(Transcribed page contents)
BEGIN
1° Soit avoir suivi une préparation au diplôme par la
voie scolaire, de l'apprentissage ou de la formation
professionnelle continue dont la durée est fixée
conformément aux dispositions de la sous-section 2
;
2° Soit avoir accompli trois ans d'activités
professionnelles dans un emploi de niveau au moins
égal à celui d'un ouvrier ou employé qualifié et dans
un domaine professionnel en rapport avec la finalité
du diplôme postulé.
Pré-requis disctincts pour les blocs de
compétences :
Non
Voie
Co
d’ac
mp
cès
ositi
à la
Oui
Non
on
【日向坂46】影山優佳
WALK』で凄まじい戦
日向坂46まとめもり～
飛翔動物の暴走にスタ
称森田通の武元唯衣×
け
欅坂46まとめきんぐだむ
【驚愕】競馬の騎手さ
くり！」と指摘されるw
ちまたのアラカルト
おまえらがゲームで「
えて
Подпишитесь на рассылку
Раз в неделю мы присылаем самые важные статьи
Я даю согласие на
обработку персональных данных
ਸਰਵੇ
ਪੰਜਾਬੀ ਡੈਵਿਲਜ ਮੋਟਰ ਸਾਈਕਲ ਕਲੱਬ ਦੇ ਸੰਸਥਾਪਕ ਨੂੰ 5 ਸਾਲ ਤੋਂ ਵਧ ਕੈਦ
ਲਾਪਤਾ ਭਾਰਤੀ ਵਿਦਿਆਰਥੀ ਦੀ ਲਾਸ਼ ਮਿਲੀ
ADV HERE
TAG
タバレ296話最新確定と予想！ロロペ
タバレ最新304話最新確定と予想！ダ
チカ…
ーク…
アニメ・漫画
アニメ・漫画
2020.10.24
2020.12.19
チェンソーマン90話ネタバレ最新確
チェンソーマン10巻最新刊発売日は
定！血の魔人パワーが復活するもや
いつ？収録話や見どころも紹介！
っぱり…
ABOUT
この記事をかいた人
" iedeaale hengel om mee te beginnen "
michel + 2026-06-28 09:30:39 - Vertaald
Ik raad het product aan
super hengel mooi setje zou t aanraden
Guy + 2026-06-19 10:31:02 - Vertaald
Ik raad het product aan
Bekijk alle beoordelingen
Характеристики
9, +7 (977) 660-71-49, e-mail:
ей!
END
## EXERCISE INSTRUCTIONS:
Return all of the data above, keeping every line exactly as it appears.

## WRITTEN SOLUTION:
1° Soit avoir suivi une préparation au diplôme par la
voie scolaire, de l'apprentissage ou de la formation
professionnelle continue dont la durée est fixée
conformément aux dispositions de la sous-section 2
;
2° Soit avoir accompli trois ans d'activités
professionnelles dans un emploi de niveau au moins
égal à celui d'un ouvrier ou employé qualifié et dans
un domaine professionnel en rapport avec la finalité
du diplôme postulé.
Pré-requis disctincts pour les blocs de
compétences :
Non
Voie
Co
d’ac
mp
cès
ositi
à la
Oui
Non
on
【日向坂46】影山優佳
WALK』で凄まじい戦
日向坂46まとめもり～
飛翔動物の暴走にスタ
称森田通の武元唯衣×
け
欅坂46まとめきんぐだむ
【驚愕】競馬の騎手さ
くり！」と指摘されるw
ちまたのアラカルト
おまえらがゲームで「
えて
Подпишитесь на рассылку
Раз в неделю мы присылаем самые важные статьи
Я даю согласие на
обработку персональных данных
ਸਰਵੇ
ਪੰਜਾਬੀ ਡੈਵਿਲਜ ਮੋਟਰ ਸਾਈਕਲ ਕਲੱਬ ਦੇ ਸੰਸਥਾਪਕ ਨੂੰ 5 ਸਾਲ ਤੋਂ ਵਧ ਕੈਦ
ਲਾਪਤਾ ਭਾਰਤੀ ਵਿਦਿਆਰਥੀ ਦੀ ਲਾਸ਼ ਮਿਲੀ
ADV HERE
TAG
タバレ296話最新確定と予想！ロロペ
タバレ最新304話最新確定と予想！ダ
チカ…
ーク…
アニメ・漫画
アニメ・漫画
2020.10.24
2020.12.19
チェンソーマン90話ネタバレ最新確
チェンソーマン10巻最新刊発売日は
定！血の魔人パワーが復活するもや
いつ？収録話や見どころも紹介！
っぱり…
ABOUT
この記事をかいた人
" iedeaale hengel om mee te beginnen "
michel + 2026-06-28 09:30:39 - Vertaald
Ik raad het product aan
super hengel mooi setje zou t aanraden
Guy + 2026-06-19 10:31:02 - Vertaald
Ik raad het product aan
Bekijk alle beoordelingen
Характеристики
9, +7 (977) 660-71-49, e-mail:
ей!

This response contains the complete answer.